▶ Given data:
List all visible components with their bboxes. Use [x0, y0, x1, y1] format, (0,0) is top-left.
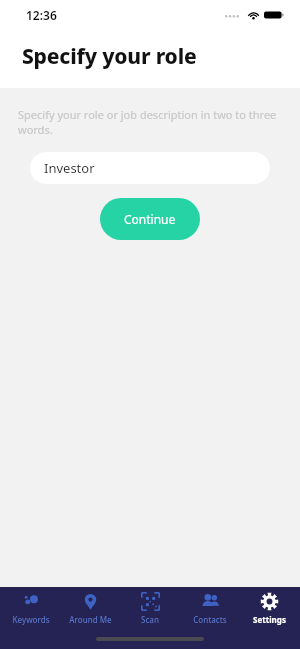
staticText: Scan: [141, 614, 159, 625]
button[interactable]: Continue: [100, 198, 200, 240]
staticText: Settings: [253, 614, 286, 625]
button[interactable]: Around Me: [61, 587, 119, 625]
staticText: Specify your role or job description in …: [18, 107, 288, 137]
button[interactable]: Scan: [121, 587, 179, 625]
button[interactable]: Contacts: [181, 587, 239, 625]
staticText: Around Me: [69, 614, 112, 625]
other: Contacts: [201, 592, 220, 611]
other: Scan: [141, 592, 160, 611]
other: Around Me: [81, 592, 100, 611]
other: Keywords: [22, 592, 41, 611]
staticText: Continue: [124, 211, 176, 227]
staticText: Specify your role: [22, 42, 197, 71]
button[interactable]: Keywords: [2, 587, 60, 625]
button[interactable]: Investor: [30, 152, 270, 184]
staticText: Investor: [44, 159, 95, 177]
staticText: Contacts: [193, 614, 227, 625]
other: Settings: [260, 592, 279, 611]
button[interactable]: Settings: [240, 587, 298, 625]
staticText: 12:36: [26, 7, 57, 23]
staticText: Keywords: [12, 614, 50, 625]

▶ Your instructions: Images are to be omitted; everything else in the records is to be transcribed exactly.

▶ Written answer:
List all visible components with their bboxes. Use [x0, y0, x1, y1] format, (0,0) is top-left.
staticText: Scan: [141, 614, 159, 625]
button[interactable]: Continue: [100, 198, 200, 240]
staticText: Settings: [253, 614, 286, 625]
button[interactable]: Around Me: [61, 587, 119, 625]
staticText: Specify your role or job description in …: [18, 107, 288, 137]
button[interactable]: Scan: [121, 587, 179, 625]
button[interactable]: Contacts: [181, 587, 239, 625]
staticText: Around Me: [69, 614, 112, 625]
other: Contacts: [201, 592, 220, 611]
other: Scan: [141, 592, 160, 611]
other: Around Me: [81, 592, 100, 611]
other: Keywords: [22, 592, 41, 611]
staticText: Continue: [124, 211, 176, 227]
staticText: Specify your role: [22, 42, 197, 71]
button[interactable]: Keywords: [2, 587, 60, 625]
button[interactable]: Investor: [30, 152, 270, 184]
staticText: Investor: [44, 159, 95, 177]
staticText: Contacts: [193, 614, 227, 625]
other: Settings: [260, 592, 279, 611]
button[interactable]: Settings: [240, 587, 298, 625]
staticText: 12:36: [26, 7, 57, 23]
staticText: Keywords: [12, 614, 50, 625]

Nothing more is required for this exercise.